Improve lexer's error reporting. You get the whole token mentioned now

in parse error messages, not just the part scanned by the last flex rule. For example, select "foo" "bar"; used to draw ERROR: parser: parse error at or near """ which was rather unhelpful.
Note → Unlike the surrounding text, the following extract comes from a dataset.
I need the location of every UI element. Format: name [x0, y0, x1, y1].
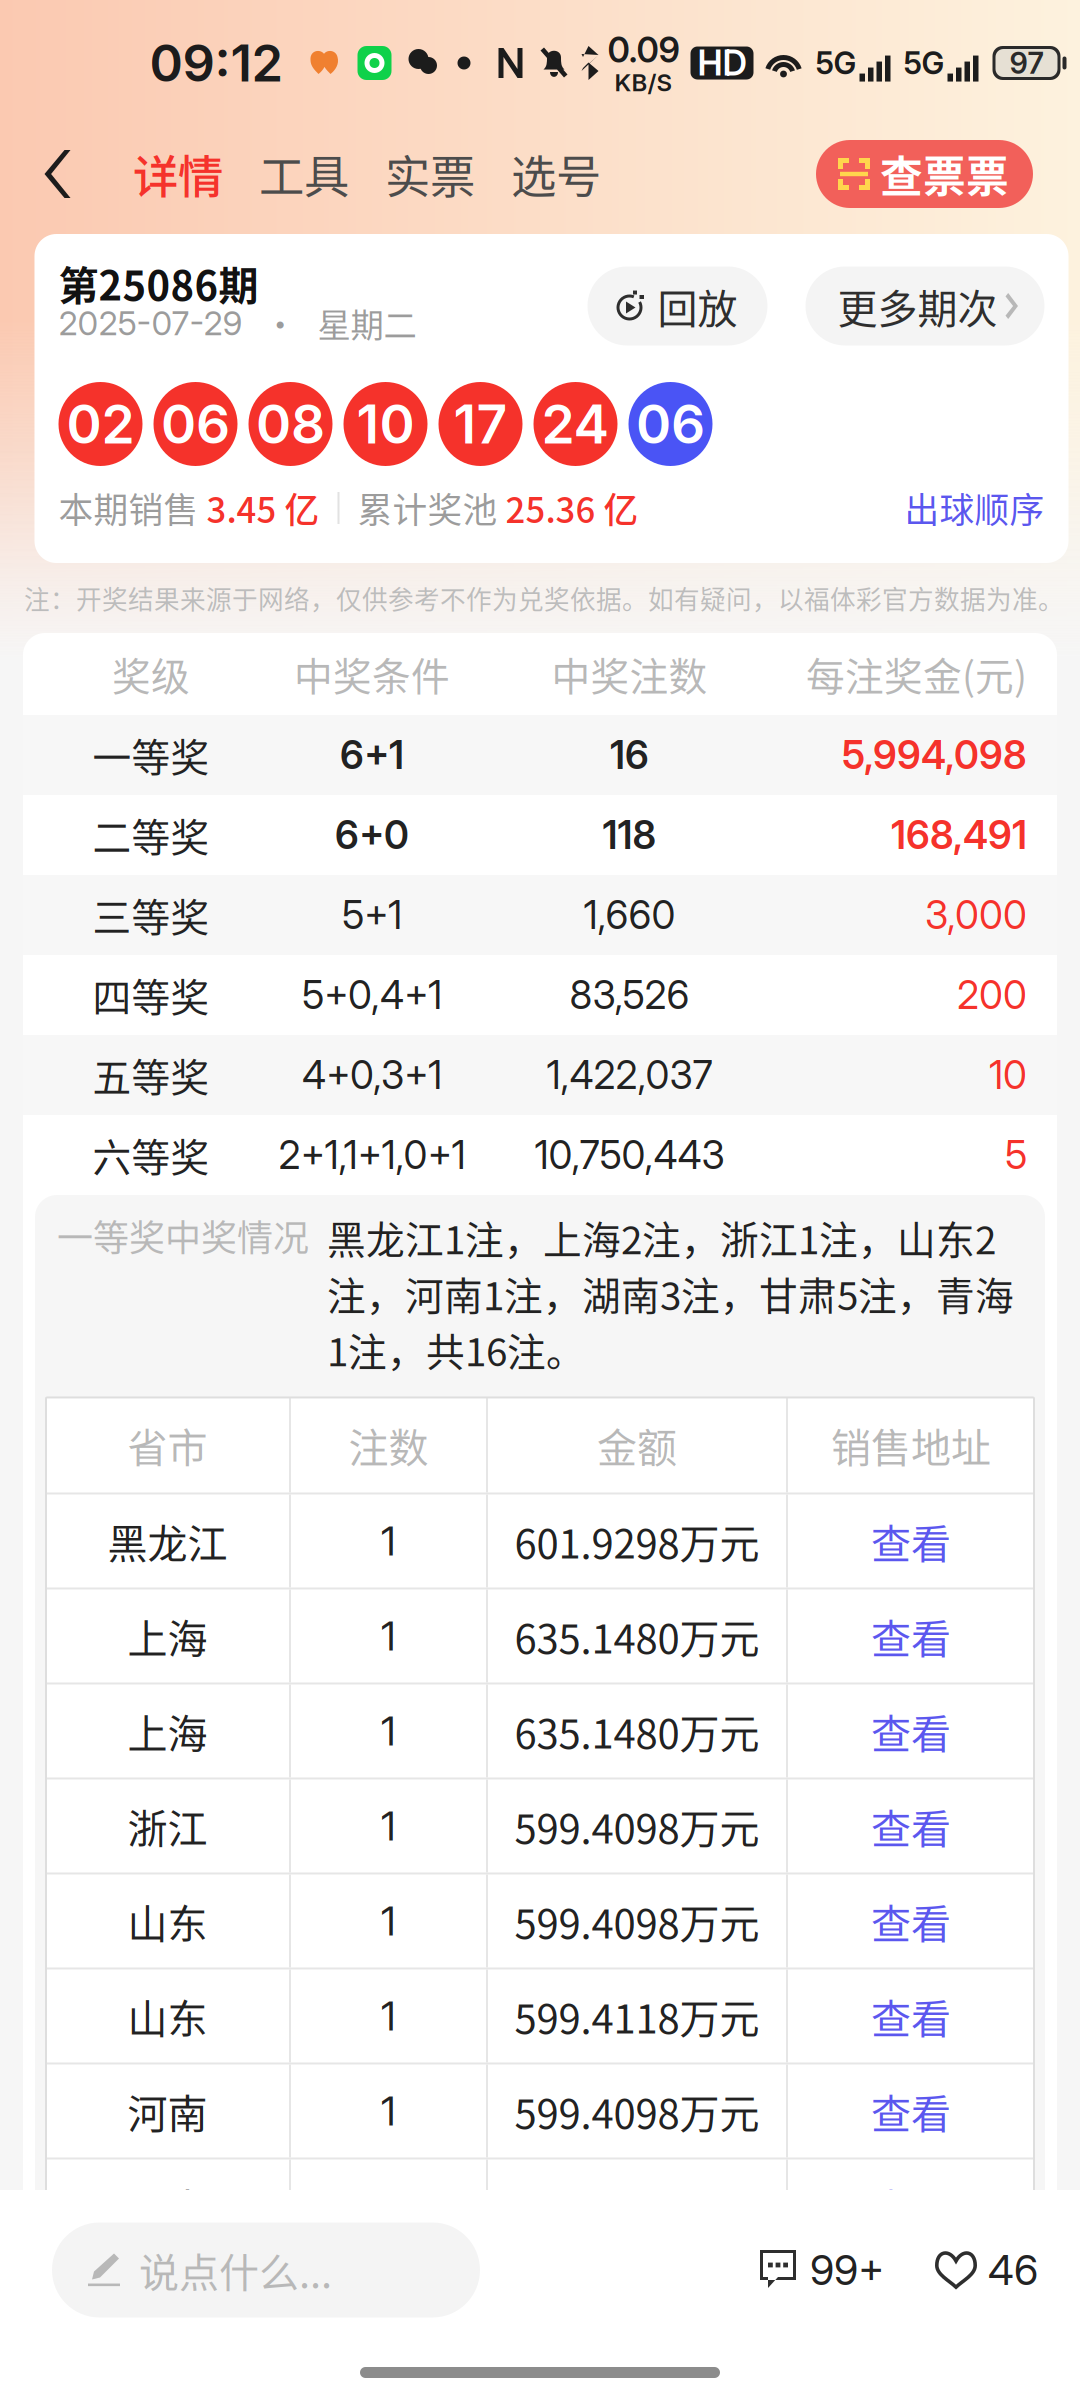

Now it gives ERROR: parser: parse error at or near ""bar"" Also, error messages concerning bitstring literals and suchlike will quote the source text at you, not the processed internal form of the literal.
2002-05-01 17:12:08 +00:00 · 2002-05-01 17:12:08 +00:00 · 61446e0927
commit 61446e0927
parent 241978b91b
3 changed files with 73 additions and 48 deletions
--- a/src/backend/parser/scan.l
+++ b/src/backend/parser/scan.l
@ -9,7 +9,7 @@
 *
 *
 * IDENTIFICATION
- *	  $Header: /cvsroot/pgsql/src/backend/parser/scan.l,v 1.92 2002/04/20 21:56:14 petere Exp $
+ *	  $Header: /cvsroot/pgsql/src/backend/parser/scan.l,v 1.93 2002/05/01 17:12:07 tgl Exp $
 *
 *-------------------------------------------------------------------------
 */
@ -56,6 +56,17 @@ static void addlit(char *ytext, int yleng);
 static void addlitchar(unsigned char ychar);
 static char *litbufdup(void);
 /*
 * When we parse a token that requires multiple lexer rules to process,
 * we set token_start to point at the true start of the token, for use
 * by yyerror().  yytext will point at just the text consumed by the last
 * rule, so it's not very helpful (eg, it might contain just the last
 * quote mark of a quoted identifier).  But to avoid cluttering every rule
 * with setting token_start, we allow token_start = NULL to denote that
 * it's okay to use yytext.
 */
 static char	   *token_start;
 /* Handles to the buffer that the lexer uses internally */
 static YY_BUFFER_STATE scanbufhandle;
 static char *scanbuf;
@ -208,7 +219,7 @@ non_newline		[^\n\r]
 comment			("--"{non_newline}*)
-whitespace		({space}|{comment})
+whitespace		({space}+|{comment})
 /*
 * SQL92 requires at least one newline in the whitespace separating
@ -235,9 +246,16 @@ other			.
 */
 %%
 %{
 					/* code to execute during start of each call of yylex() */
 					token_start = NULL;
 %}
 {whitespace}	{ /* ignore */ }
 {xcstart}		{
 					token_start = yytext;
 					xcdepth = 0;
 					BEGIN(xc);
 					/* Put back any characters past slash-star; see above */
@ -252,7 +270,11 @@ other			.
 <xc>{xcstop}	{
 					if (xcdepth <= 0)
 					{
 						BEGIN(INITIAL);
 						/* reset token_start for next token */
 						token_start = NULL;
 					}
 					else
 						xcdepth--;
 				}
@ -261,9 +283,10 @@ other			.
 <xc>{op_chars}	{ /* ignore */ }
-<xc><<EOF>>		{ elog(ERROR, "Unterminated /* comment"); }
+<xc><<EOF>>		{ yyerror("unterminated /* comment"); }
 {xbitstart}		{
 					token_start = yytext;
 					BEGIN(xbit);
 					startlit();
 					addlitchar('b');
@ -271,8 +294,7 @@ other			.
 <xbit>{xbitstop}	{
 					BEGIN(INITIAL);
 					if (literalbuf[strspn(literalbuf + 1, "01") + 1] != '\0')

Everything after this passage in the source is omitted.